__BRIEF__
Supply the number of lines in the data below that hold "wird", and let that number be the whole answer.

[[ MATERIAL PROVIDED open ]]

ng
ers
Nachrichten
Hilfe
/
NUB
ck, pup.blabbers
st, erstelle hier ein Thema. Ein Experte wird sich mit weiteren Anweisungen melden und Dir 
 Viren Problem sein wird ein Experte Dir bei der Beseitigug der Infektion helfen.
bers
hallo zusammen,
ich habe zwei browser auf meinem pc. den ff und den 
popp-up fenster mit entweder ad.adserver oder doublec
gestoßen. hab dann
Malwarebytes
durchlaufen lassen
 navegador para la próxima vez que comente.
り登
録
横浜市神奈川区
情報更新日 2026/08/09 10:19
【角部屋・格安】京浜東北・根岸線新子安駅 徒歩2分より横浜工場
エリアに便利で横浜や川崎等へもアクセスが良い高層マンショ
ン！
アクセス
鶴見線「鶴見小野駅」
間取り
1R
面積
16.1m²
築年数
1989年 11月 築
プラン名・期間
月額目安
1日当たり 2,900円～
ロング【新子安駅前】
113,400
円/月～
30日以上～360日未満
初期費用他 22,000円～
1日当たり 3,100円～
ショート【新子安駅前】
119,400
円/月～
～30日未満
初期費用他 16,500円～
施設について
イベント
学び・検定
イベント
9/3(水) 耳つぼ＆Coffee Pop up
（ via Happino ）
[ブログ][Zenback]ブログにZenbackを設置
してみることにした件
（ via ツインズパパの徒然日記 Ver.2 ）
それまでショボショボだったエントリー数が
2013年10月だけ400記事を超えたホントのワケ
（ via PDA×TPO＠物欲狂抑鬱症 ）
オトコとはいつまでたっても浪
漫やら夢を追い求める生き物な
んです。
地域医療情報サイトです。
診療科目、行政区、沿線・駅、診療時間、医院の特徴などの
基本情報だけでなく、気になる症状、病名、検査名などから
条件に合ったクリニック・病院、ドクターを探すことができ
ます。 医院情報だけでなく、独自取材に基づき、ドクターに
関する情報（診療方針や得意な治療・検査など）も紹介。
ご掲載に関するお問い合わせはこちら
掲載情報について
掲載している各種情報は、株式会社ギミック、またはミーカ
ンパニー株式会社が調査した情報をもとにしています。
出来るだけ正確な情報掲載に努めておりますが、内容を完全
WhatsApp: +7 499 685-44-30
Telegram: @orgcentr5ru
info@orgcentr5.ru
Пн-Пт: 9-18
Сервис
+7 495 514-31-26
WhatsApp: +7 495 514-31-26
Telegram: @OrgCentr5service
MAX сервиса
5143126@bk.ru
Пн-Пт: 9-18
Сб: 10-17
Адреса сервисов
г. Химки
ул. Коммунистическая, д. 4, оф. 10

[[ MATERIAL PROVIDED closed ]]

__ANSWER BELOW__
2